# To do:
Each record needs to be transcribed word for word, though without its pictures.
Segment Start: Records provided
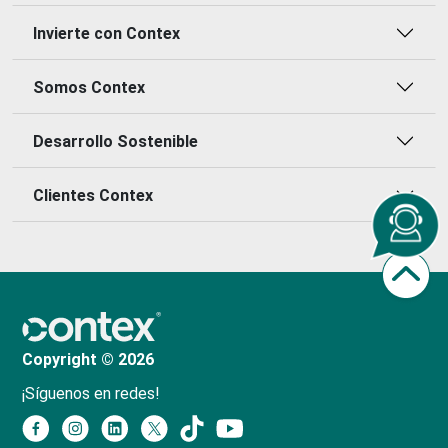
Invierte con Contex
Somos Contex
Desarrollo Sostenible
Clientes Contex
Copyright © 2026
¡Síguenos en redes!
Segment End: Records provided
# Problem solution:
Invierte con Contex
Somos Contex
Desarrollo Sostenible
Clientes Contex
Copyright © 2026
¡Síguenos en redes!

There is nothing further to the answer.